The long-rumoured steps would weaken presidential power to the benefit of parliament, the prime minister and the State Council, an advisory body, said Mr Putin.
They include limiting future presidents to two terms in office; allowing the Duma, the lower house of parliament, to appoint the prime minister and the cabinet; and giving the upper house the power to confirm the heads of Russia’s powerful security services and judges.
Immediately after Mr Putin’s announcement, the head of Russia’s election commission said she was prepared to hold the referendum “at any moment” as soon as the changes were ready. “That’s our job,” Ella Pamfilova told Interfax.
Mr Putin, 67, has long been coy about whether he intends to stay on after 2024, when he is legally obliged to step down as president. But the decision appeared to confirm longtime speculation that he intends to either become prime minister for a second time or head a revamped State Council as a supreme leader figure in the model of China’s Deng Xiaoping.
Some analysts had also speculated he could change the constitution to run for a third straight term or become head of a proposed joint state with neighbouring Belarus.
The Kremlin has struggled with boosting Mr Putin’s flagging approval ratings, hovering near record lows, amid a stagnant economy where real incomes have fallen for half a decade. During Wednesday’s address Mr Putin made a concession to Russians facing hard times by announcing major social spending on child welfare, public sector salaries and free school lunches.
Anton Siluanov, finance minister, said the promises would cost Rbs400 to Rbs500bn ($6.5bn to $8.1bn), close to 4 per cent of Russia’s gross domestic product.

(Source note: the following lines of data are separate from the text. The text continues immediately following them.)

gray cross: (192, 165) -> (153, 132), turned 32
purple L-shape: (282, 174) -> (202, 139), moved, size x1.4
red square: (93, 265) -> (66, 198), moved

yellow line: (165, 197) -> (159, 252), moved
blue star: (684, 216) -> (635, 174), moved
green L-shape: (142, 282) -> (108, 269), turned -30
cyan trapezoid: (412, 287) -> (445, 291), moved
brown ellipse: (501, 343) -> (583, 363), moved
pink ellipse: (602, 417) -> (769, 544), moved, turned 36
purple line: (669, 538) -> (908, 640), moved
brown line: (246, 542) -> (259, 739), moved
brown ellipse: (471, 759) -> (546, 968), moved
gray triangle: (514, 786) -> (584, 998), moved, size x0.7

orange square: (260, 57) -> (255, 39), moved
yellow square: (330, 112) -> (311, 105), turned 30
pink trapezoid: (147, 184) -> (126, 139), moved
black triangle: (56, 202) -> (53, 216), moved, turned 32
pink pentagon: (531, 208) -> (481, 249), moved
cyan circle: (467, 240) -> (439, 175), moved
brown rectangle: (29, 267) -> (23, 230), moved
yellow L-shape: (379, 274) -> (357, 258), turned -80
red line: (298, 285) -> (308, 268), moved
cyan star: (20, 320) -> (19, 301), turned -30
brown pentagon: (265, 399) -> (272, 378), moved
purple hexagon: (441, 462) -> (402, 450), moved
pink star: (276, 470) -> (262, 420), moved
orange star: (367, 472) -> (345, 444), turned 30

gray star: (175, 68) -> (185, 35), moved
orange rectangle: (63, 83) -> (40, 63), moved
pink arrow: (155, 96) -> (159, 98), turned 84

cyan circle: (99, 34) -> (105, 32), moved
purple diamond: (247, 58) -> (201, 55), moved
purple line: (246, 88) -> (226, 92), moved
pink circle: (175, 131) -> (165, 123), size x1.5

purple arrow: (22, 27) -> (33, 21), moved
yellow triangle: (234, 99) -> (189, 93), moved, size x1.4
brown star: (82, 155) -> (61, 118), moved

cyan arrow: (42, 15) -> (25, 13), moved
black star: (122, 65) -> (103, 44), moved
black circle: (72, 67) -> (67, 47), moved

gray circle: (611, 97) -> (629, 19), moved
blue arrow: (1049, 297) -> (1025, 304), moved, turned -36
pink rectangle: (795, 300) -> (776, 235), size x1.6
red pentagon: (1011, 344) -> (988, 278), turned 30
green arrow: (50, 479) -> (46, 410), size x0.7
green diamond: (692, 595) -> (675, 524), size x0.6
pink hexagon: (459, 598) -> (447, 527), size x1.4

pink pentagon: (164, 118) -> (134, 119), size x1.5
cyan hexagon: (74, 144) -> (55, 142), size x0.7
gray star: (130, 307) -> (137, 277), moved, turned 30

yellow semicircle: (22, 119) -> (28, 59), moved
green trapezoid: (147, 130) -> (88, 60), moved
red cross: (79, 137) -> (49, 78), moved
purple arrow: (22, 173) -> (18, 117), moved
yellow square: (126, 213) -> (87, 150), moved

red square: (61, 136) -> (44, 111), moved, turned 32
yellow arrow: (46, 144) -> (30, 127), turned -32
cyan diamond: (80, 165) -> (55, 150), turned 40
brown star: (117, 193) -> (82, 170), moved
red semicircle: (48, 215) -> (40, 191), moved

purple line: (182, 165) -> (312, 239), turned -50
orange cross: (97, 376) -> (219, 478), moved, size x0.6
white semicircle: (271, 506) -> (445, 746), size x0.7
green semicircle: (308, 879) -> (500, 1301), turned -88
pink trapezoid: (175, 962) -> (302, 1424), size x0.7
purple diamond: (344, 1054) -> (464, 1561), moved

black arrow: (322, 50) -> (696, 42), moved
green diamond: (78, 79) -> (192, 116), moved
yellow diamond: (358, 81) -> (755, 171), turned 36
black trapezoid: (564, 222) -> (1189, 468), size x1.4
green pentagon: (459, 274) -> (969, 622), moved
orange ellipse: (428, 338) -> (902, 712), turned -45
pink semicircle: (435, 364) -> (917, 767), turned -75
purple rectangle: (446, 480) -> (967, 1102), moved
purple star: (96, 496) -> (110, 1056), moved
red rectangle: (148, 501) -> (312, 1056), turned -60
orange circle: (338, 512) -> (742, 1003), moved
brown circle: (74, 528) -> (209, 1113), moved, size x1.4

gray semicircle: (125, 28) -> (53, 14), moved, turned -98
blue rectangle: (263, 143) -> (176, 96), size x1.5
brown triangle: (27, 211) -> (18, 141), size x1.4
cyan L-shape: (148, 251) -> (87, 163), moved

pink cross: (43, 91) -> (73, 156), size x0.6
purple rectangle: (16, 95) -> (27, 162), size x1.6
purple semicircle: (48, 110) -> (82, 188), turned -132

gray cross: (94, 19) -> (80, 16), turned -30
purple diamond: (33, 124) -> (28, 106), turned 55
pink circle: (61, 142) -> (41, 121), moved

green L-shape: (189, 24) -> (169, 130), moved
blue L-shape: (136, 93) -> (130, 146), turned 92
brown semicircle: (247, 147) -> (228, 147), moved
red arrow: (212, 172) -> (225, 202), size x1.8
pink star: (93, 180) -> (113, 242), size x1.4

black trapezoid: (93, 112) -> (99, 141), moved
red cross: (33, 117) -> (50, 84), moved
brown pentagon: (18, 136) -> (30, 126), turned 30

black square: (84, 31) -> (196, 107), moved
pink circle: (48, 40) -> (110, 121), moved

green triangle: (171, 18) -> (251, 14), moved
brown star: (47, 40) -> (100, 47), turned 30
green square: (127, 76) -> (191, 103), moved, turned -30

Mr Putin first publicly floated the constitutional changes in December at his heavily choreographed annual press conference, when he suggested banning future leaders from following his example and ruling for two terms.
After serving his first two terms, Mr Putin installed Dmitry Medvedev, the current prime minister, as president from 2008 to 2012, then swapped jobs with him in a move known as the “castling”, after the chess move.
In his speech, Mr Putin appeared to confirm that Russia would continue the authoritarian and confrontational stance with the west that began after his return to the Kremlin.
Future presidents will be required to have lived in Russia for the preceding 25 years and never held a foreign passport or residence permit. Russia’s constitution will also take precedence over international law, meaning Moscow could spurn rulings from courts including the European Court of Human Rights.
With heightened fears of a renewed arms race after the US withdrew from a key cold war missile ban treaty last year, and another agreement signed during Mr Medvedev’s presidency set to expire in December, Mr Putin also said Russia was confident of its superior weaponry.
“For the first time in all history of nuclear weaponry, including the Soviet period, we aren’t playing catch-up with anyone. Other states have yet to create the weapons that Russia already has,” he said.